Putusan MK dalam PHPU Pilpres 2024 ini, lanjut Dian, tentu tidak dapat menyenangkan semua pihak, tetapi setidaknya diharapkan bisa menjadi momentum bagi MK untuk mengembalikan kepercayaan publik. Selain itu juga untuk mengembalikan marwah MK sebagai sandaran bagi para pencari keadilan, serta kembali menjadikan MK sebagai benteng terakhir penjaga konstitusi yang kokoh dan berwibawa.
Putusan sesuai jadwal
Sementara itu, hakim konstitusi, Enny Nurbaningsih, saat dihubungi Kompas, Sabtu ini, memastikan pembacaan putusan PHPU Pilpres 2024 akan sesuai jadwal, yakni Senin (24/4/2024). ”Sebagaimana jadwal yang sudah diumumkan di web (situs web) MK,” ujarnya singkat.

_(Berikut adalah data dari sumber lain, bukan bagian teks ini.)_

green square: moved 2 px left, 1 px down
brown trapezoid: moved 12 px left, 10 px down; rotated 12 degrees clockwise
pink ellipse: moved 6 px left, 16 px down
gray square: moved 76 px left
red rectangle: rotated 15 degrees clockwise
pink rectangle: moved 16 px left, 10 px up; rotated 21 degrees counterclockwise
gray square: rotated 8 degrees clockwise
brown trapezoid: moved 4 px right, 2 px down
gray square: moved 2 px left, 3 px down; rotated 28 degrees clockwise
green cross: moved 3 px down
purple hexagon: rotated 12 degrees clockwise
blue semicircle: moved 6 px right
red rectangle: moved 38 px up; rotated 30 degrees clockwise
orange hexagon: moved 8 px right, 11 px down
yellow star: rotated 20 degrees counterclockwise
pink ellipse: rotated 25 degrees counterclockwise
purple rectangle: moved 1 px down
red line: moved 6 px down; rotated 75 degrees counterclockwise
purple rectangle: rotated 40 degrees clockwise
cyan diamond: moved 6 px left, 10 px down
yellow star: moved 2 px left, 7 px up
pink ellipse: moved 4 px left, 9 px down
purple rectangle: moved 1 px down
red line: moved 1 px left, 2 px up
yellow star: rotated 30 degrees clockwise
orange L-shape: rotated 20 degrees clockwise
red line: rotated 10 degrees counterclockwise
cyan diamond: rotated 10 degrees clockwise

Juru bicara MK, Fajar Laksono, menambahkan, MK telah mengirimkan undangan kepada semua pihak untuk ikut hadir dalam pembacaan putusan, Senin nanti, yang bakal dimulai pukul 09.00 WIB. Untuk teknis pembacaan putusan, hakim akan membacakan putusan atas permohonan PHPU dari kubu Anies-Muhaimin terlebih dahulu, dan dilanjutkan putusan atas permohonan PHPU dari kubu Ganjar-Mahfud.
”Jadi, ada dua putusan. Tidak digabung menjadi satu putusan,” tutur Fajar.
Agar bisa mengejar target waktu pembacaan putusan, para hakim maraton menggelar rapat permusyawaratan hakim (RPH). Fajar mengungkapkan, RPH setidaknya akan terus berlanjut sampai Minggu (21/4/2024) besok.
”Kami tidak tahu persis, seperti apa proses pengambilan keputusan atau pembahasannya (di RPH). Tetapi, Sabtu sampai Minggu masih diagendakan (RPH),” ucap Fajar.
Baca juga: Kejar Putusan Sengketa Hasil Pilpres, MK Hanya Libur Dua Hari Saat Lebaran
Fajar juga memastikan bahwa putusan PHPU Pilpres 2024 tidak akan bocor ke publik. Sebab, ruang RPH sudah steril. Polisi berjaga ketat di banyak titik sehingga tidak memungkinkan orang luar untuk asal masuk ke ruangan. Akses lift menuju ruang RPH juga terbatas. Petugas yang ikut di RPH pun sudah disumpah.
”Jadi, kami sudah punya mekanisme untuk mensterilkan RPH. Kami punya teknologi. Kami punya mekanisme. Kami punya sumpah. Semua petugas kami tersumpah. Ruang RPH juga restriktif, tidak semua orang bisa melintas atau bahkan masuk, begitu, ya. Semua mekanisme untuk mencegah kebocoran informasi apa pun dari RPH sudah kami lakukan. Jadi, kami memastikan kalau ada bocor-bocor (putusan) itu tentu bukan dari Mahkamah Konstitusi,” kata Fajar.